::: EXERCISE MATERIALS :::
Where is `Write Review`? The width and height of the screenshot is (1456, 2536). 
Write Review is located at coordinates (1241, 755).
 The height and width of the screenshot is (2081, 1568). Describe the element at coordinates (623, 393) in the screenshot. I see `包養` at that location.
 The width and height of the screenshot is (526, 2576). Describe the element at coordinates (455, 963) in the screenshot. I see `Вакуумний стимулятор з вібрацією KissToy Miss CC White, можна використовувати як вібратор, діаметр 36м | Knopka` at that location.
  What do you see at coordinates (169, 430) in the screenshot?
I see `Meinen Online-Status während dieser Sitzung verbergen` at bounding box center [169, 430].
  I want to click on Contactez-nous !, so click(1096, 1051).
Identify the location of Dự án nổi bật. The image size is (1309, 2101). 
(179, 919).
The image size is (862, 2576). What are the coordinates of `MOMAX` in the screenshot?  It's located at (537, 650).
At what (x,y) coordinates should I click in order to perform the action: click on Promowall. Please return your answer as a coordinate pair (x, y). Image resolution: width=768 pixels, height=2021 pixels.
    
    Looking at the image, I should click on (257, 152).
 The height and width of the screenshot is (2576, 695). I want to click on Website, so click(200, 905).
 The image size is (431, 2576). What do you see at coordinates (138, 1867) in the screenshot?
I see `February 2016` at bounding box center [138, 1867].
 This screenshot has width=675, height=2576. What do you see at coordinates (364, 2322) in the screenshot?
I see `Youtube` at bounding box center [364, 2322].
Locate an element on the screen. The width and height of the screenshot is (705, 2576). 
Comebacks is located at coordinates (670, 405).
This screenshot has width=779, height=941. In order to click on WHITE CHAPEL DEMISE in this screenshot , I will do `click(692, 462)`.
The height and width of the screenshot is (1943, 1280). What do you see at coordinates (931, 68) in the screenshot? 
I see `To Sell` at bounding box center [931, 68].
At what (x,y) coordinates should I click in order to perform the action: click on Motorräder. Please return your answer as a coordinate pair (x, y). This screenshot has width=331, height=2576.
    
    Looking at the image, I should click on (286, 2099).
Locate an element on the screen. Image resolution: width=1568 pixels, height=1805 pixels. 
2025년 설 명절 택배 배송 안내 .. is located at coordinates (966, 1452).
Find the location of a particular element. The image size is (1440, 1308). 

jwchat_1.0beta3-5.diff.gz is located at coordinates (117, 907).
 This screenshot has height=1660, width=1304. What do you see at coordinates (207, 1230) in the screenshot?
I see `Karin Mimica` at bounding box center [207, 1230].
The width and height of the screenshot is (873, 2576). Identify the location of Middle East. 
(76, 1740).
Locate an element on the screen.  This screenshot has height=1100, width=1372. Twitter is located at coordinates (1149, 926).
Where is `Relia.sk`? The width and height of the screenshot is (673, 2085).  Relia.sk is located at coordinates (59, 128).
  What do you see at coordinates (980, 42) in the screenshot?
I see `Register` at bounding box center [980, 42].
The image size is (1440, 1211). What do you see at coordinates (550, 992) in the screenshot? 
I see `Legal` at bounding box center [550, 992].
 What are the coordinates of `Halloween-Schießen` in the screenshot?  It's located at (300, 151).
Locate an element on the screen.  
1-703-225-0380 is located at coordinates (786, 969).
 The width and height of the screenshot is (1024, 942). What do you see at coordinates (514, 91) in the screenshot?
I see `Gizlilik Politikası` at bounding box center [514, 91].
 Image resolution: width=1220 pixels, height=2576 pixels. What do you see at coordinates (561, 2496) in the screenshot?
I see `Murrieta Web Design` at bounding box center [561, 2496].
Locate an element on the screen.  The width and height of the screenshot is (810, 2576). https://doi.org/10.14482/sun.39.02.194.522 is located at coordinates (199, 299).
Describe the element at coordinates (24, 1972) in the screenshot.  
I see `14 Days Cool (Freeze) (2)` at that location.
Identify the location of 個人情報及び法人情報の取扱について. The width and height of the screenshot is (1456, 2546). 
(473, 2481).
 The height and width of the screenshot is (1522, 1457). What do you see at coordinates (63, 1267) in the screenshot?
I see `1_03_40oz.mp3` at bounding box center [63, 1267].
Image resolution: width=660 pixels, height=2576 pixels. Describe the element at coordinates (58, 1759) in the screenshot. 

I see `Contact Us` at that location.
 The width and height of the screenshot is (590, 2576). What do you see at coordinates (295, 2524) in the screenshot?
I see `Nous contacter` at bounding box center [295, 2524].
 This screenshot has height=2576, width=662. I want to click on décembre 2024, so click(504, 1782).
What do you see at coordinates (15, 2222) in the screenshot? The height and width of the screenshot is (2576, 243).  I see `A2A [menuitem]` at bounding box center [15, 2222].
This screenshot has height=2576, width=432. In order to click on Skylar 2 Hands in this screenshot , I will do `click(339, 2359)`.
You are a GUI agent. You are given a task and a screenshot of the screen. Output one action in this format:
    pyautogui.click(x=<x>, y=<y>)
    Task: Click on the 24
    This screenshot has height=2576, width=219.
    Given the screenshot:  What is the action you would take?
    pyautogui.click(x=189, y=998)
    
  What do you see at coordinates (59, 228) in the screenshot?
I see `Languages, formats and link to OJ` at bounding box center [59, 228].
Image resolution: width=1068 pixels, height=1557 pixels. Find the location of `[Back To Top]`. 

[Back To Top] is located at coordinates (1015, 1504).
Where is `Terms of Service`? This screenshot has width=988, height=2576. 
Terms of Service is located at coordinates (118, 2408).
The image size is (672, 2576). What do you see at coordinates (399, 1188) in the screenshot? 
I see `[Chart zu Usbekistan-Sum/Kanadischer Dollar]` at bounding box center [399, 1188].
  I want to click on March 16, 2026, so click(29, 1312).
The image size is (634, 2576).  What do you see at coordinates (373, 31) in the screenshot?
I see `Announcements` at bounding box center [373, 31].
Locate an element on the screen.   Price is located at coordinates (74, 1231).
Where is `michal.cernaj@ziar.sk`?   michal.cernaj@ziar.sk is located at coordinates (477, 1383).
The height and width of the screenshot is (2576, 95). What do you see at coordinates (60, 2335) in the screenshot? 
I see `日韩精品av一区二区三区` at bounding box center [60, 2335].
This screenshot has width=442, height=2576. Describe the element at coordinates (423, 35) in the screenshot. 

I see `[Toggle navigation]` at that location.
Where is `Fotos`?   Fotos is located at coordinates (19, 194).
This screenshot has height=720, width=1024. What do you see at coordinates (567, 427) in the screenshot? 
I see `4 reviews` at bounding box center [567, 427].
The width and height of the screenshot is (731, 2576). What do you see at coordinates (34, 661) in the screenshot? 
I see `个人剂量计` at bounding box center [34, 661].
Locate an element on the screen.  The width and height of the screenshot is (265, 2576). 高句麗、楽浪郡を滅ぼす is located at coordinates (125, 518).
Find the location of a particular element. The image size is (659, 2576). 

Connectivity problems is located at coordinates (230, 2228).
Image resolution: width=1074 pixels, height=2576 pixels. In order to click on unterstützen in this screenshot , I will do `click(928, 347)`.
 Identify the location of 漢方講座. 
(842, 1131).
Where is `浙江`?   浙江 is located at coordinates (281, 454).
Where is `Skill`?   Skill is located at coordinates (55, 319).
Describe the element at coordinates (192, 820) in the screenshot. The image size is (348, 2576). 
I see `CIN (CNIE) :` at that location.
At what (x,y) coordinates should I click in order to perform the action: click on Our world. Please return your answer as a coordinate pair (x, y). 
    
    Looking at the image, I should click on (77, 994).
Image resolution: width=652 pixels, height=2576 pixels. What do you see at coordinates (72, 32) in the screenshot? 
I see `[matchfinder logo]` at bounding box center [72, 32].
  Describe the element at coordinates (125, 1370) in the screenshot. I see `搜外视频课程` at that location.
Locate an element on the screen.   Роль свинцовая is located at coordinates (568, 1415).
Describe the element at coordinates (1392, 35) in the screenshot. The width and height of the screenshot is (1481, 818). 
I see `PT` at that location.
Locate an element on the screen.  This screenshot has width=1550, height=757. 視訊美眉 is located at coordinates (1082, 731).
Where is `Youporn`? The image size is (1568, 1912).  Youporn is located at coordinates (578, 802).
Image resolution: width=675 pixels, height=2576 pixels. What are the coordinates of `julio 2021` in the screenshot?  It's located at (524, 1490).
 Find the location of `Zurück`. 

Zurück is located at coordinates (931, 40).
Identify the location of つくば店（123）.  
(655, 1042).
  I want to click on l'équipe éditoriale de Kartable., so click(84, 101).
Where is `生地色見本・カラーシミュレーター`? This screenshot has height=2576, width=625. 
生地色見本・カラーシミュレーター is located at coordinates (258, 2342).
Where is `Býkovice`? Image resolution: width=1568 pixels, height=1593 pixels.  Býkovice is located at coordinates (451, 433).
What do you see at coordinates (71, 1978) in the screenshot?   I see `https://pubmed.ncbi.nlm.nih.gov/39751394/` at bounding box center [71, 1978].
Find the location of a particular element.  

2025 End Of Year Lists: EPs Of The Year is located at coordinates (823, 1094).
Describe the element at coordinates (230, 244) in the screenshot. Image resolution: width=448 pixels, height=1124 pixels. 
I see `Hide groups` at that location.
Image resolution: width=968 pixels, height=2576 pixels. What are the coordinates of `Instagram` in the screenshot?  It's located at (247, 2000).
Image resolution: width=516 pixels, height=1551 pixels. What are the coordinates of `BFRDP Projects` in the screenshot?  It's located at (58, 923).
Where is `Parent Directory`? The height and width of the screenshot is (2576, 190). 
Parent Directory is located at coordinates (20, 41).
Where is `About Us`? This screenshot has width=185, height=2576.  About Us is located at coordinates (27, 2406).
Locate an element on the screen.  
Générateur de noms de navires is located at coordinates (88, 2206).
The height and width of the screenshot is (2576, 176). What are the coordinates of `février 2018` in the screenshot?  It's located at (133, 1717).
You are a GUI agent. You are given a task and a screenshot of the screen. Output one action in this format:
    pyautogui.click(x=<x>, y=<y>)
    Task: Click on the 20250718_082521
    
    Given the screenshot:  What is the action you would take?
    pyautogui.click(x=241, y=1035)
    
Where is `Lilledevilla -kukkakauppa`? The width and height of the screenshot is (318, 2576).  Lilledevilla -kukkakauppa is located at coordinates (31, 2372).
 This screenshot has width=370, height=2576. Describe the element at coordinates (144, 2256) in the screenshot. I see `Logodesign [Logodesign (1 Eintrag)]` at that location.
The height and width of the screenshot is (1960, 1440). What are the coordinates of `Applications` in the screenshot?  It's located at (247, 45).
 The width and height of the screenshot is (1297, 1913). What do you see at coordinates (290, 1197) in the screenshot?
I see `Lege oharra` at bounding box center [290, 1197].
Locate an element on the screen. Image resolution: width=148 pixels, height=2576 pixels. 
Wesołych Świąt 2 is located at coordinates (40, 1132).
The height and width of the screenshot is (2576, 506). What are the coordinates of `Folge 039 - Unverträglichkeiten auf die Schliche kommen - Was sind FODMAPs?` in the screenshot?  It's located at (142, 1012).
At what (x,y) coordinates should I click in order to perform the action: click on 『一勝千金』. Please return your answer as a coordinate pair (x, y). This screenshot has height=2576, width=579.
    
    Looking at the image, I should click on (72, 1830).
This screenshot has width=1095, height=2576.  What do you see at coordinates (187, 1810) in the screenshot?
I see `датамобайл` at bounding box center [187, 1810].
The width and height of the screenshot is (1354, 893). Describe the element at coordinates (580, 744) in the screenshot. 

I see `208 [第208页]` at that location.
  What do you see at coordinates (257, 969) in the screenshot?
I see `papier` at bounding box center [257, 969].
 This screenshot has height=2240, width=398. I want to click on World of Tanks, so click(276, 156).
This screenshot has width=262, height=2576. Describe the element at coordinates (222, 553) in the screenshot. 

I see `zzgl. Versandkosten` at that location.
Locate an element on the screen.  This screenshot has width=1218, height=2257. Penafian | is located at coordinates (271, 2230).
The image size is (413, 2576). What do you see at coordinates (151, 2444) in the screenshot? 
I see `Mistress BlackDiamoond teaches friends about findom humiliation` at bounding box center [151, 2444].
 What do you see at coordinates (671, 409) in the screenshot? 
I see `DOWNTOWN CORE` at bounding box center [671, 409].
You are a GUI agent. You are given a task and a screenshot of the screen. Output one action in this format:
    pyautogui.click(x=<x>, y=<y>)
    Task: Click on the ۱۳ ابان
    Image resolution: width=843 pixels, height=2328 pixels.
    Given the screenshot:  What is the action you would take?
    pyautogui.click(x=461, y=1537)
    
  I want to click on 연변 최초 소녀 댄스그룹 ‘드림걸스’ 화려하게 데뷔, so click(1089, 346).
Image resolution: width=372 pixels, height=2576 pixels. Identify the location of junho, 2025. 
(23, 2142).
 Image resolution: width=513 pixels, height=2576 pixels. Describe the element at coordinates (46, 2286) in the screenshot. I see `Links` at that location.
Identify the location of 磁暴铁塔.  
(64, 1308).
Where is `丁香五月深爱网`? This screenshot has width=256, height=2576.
:::
| TASK STATEMENT |
Among the lines above, count those containing the word "https" and give nothing but the result.

| TASK SOLUTION |
2